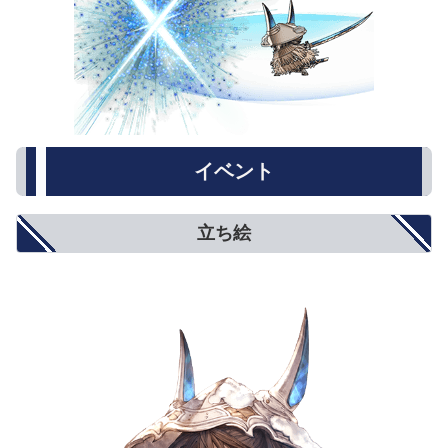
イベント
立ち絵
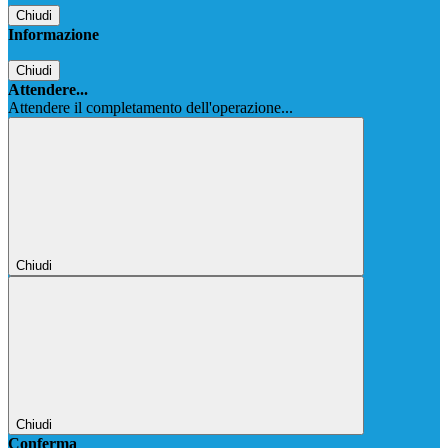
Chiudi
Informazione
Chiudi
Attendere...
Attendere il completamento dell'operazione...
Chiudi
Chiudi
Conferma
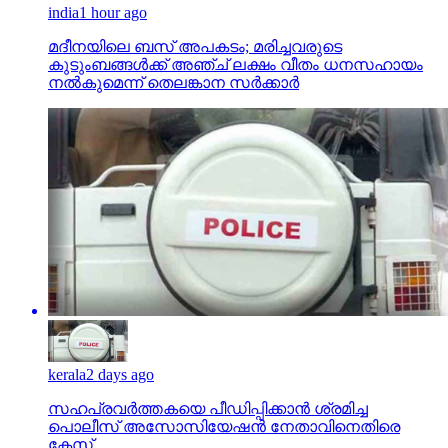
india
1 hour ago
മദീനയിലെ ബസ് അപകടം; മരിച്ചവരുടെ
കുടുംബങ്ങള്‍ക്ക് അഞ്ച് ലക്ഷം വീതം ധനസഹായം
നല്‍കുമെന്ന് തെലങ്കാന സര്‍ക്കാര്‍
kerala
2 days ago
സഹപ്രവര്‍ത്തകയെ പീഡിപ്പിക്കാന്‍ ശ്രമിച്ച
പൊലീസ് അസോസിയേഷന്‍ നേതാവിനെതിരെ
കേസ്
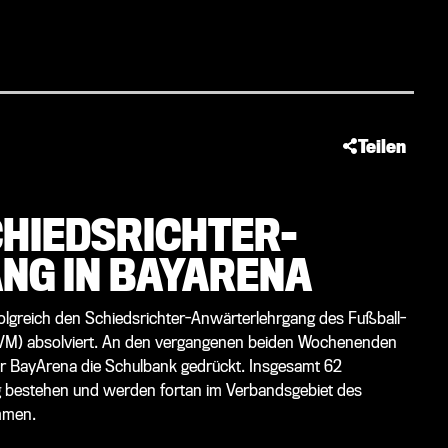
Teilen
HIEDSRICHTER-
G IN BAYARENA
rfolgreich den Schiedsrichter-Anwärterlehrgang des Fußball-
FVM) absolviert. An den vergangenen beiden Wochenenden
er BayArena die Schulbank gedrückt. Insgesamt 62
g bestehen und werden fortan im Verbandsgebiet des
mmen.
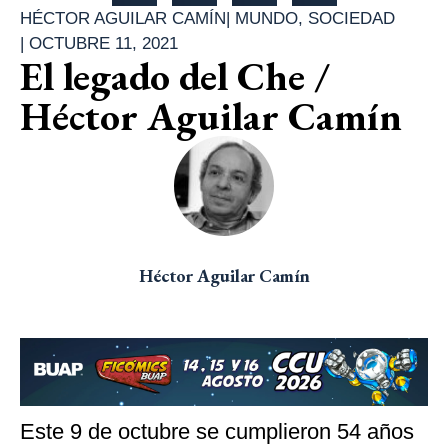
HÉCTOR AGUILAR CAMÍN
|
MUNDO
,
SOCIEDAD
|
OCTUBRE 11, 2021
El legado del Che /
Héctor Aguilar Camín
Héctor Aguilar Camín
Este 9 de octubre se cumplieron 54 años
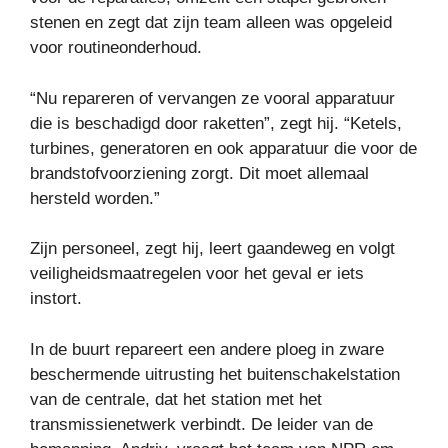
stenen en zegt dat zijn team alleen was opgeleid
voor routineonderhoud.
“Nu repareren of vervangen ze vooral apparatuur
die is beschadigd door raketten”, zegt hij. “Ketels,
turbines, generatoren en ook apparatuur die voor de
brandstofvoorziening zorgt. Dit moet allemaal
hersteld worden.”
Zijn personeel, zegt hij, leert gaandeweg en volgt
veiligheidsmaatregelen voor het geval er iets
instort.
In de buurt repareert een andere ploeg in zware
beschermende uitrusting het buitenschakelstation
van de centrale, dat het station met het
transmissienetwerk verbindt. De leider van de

[What the exercise asks]
Set down, word for word, every line from the line that holds "voor routineonderhoud." to the end of the entries above, including both ends.

[Exercise output]
voor routineonderhoud.
“Nu repareren of vervangen ze vooral apparatuur
die is beschadigd door raketten”, zegt hij. “Ketels,
turbines, generatoren en ook apparatuur die voor de
brandstofvoorziening zorgt. Dit moet allemaal
hersteld worden.”
Zijn personeel, zegt hij, leert gaandeweg en volgt
veiligheidsmaatregelen voor het geval er iets
instort.
In de buurt repareert een andere ploeg in zware
beschermende uitrusting het buitenschakelstation
van de centrale, dat het station met het
transmissienetwerk verbindt. De leider van de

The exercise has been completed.